Pointers. "x = Just 2" in C++ would be "unique_ptr<int> x = new int(2);". A pointer either points to null (Nothing) or something (Just). A bool with a value! Now let's look at a really silly example of a Maybe implementations that ignores this similarity.

template< class X > struct Maybe {
    X x;
    bool valid;

    Maybe( const X& x ) : x(x), valid(true) { }
    Maybe() : valid(false) { }
};

template< class X > Maybe<X> Just( const X& x ) {
    return Maybe<X>(x);
}

template< class X > Maybe<X> Nothing() { return Maybe<X>(); }

...

auto a = Just(1); // Maybe<int>
auto b = Nothing<int>();

This works fine, and avoids the allocation so it's more efficient, but the problem comes when we write fromJust. We could return x if valid==true, but what when valid==false? You see, another interesting property of Maybes that this ignores: for any value, x, Just x != Nothing. If fromJust returns x with no checks, then fromJust(Just(x)) == fromJust(Nothing()), which seems to violate the above rule. The other option is to throw an exception, but i generally like to avoid that.

This is assuming X is default constructible. It may not be, or it may have an expensive initialization. The above may simply not work for some types. Simply choosing a different implementation seems most obvious to me, so let's try this:

template< class X >
using Maybe = std::unique_ptr<X>; // C++11 syntax

template< class X > Maybe<X> Just( const X& x ) {
    return Maybe<X>( new X(x) );
}

template< class X > Maybe<X> Nothing() { return Maybe<X>(nullptr); }

template< class X > const X& fromJust( const Maybe<X>& m ) {
    return *m;
}

The fromJust problem is solved, and no value Just(x) equals Nothing. fromJust on a null pointer will fail, like fromJust on a Nothing in Haskell. What's more is that we can get rid of the fromJust which makes the unsafeness of the action more obvious.

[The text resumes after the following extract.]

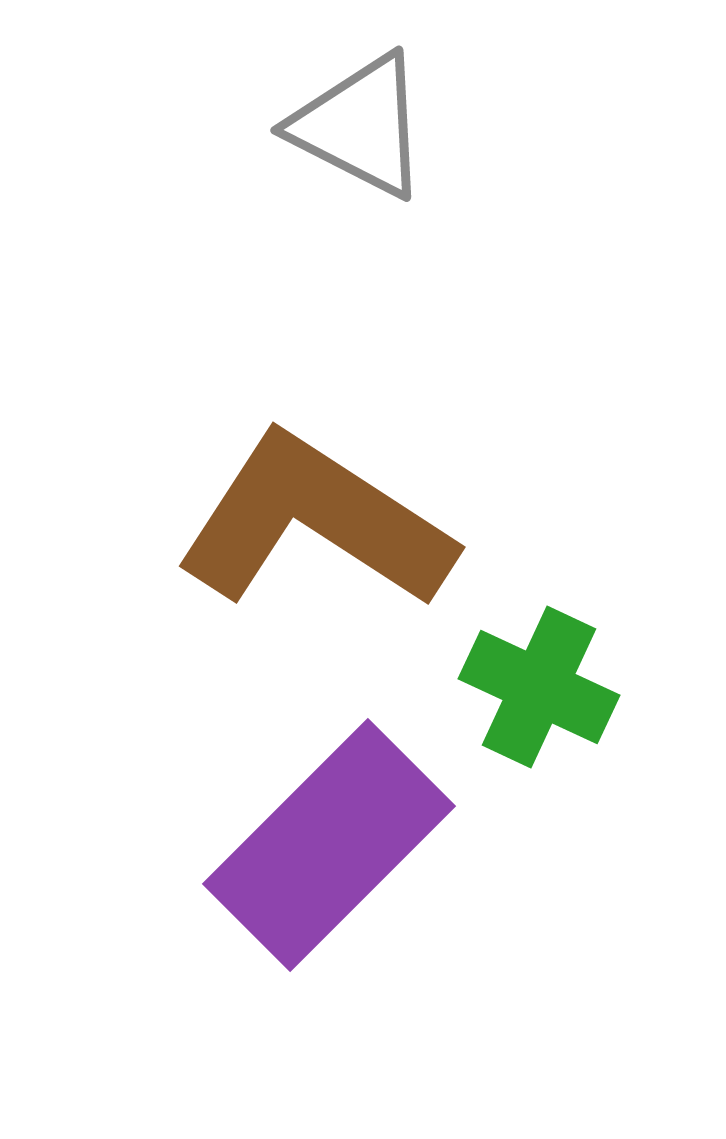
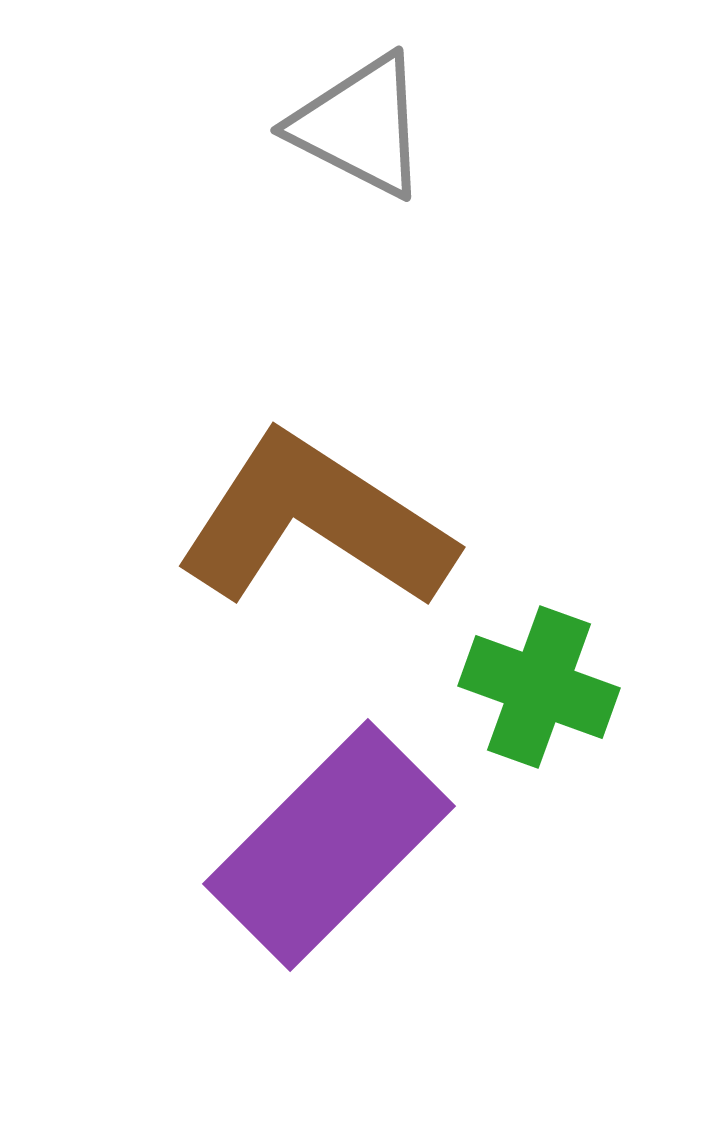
green cross: rotated 5 degrees counterclockwise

I can think of at least one improvement, but this will do for now.

Motivation


So far, we have not done a single thing useful with Maybe, but Maybe in Haskell works inside an ecosystem, so let's implement a part of it.

/*
 * fmap f (Just x) = Just (f x)
 * fmap f Nothing = Nothing
 */
template< class F, class X,
    // decltype and declval are good to know if you don't already.
    class R=decltype( declval<F>()(declval<X>()) ) >
std::unique_ptr<R> fmap( const F& f, const Maybe<X>& m ) {
    return m ? Just( f(*m) ) : Nothing<R>();
}


int plus_two( int x ) { return x + 2; }
int minus_two( int x ) { return x - 2; }

...


fmap( plus_two, Just(2) ); // Just 4
fmap( minus_two, fmap(plus_two, Just(2)) ) // Just 2
fmap( minus_two, fmap(plus_two, Nothing<int>()) ) // Nothing

 When I learned of fmap, things suddenly started to make more sense. I have a Maybe Int value and want the Int part transformed through various functions to produce some arbitrary value that gets wrapped in a Maybe. I don't have to constantly check whether the value is valid or not, that happens automatically.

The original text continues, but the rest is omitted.